During the 1930s he also gravitated strongly towards economics and politics with a burgeoning interest in social activism. In 1934 he made the first of several trips to the Soviet Union and outwardly extolled the Soviet way of life and his belief that it lacked racial bias, despite the Holodomor and the later Rootless Cosmopolitan Campaign. He was a popular figure in Wales where he became personally involved in their civil rights affairs, notably the Welsh miners. Developing a marked leftist ideology, he continued to criticize the blatant discrimination he found so prevalent in America.
The 1940s was a mixture of performance triumphs and poignant, political upheavals. While his title run in the musical drama "John Henry" (1940), was short-lived, he earned widespread acclaim for his Broadway "Othello" in 1943 opposite José Ferrer as Iago and Uta Hagen as Desdemona. By this time, however, Robeson was being reviled by much of white America for his outspoken civil rights speeches against segregation and lynchings, particularly in the South. A founder of the Progressive Party, an independent political party, his outdoor concerts sometimes ignited violence and he was now a full-blown target for "Red Menace" agitators. In 1946 he denied under oath being a member of the Communist Party, but steadfastly refused to refute the accusations under subsequent probes. As a result, his passport was withdrawn and he became engaged in legal battles for nearly a decade in order to retrieve it. Adding fuel to the fire was his only son's (Paul Jr.) marriage to a white woman in 1949 and his being awarded the Stalin Peace Prize in 1952 (he was unable to receive it until 1958 when his passport was returned to him).

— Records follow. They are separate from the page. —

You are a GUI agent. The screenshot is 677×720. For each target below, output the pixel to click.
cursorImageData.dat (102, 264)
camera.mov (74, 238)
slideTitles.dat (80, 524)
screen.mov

Essentially blacklisted, tainted press statements continued to hound him. He began performing less and less in America. Despite his growing scorn towards America, he never gave up his American citizenship although the anguish of it all led to a couple of suicide attempts, nervous breakdowns and a dependency on drugs. Europe was a different story. The people continued to hold him in high regard as an artist/concertist above reproach. He had a command of about 20 languages and wound up giving his last acting performance in "Othello" on foreign shores -- at Stratford-on-Avon in 1959.
While still performing in the 1960s, his health suddenly took a turn for the worse and he finally returned to the United States in 1963. His poet/wife Eslanda Robeson died of cancer two years later. Paul remained in poor health for pretty much the rest of his life. His last years were spent in Harlem in near-total isolation, denying all interviews and public correspondence, although he was honored for speaking out against apartheid in South Africa in 1978.
Paul died at age 77 of complications from a stroke. Among his many honors: he was inducted into the College Football Hall of Fame in 1995; he received a Grammy Lifetime Achievement Award in 1998; was honored with a postage stamp during the "Black Heritage" series; and both a Cultural Center at Penn State University and a high school in Brooklyn bear his name. In 1995 his autobiography "Here I Stand" was published in England in 1958; his son, Paul Robeson Jr., also chronicled a book about his father, "Undiscovered Paul Robeson: An Artist's Journey" in 2001.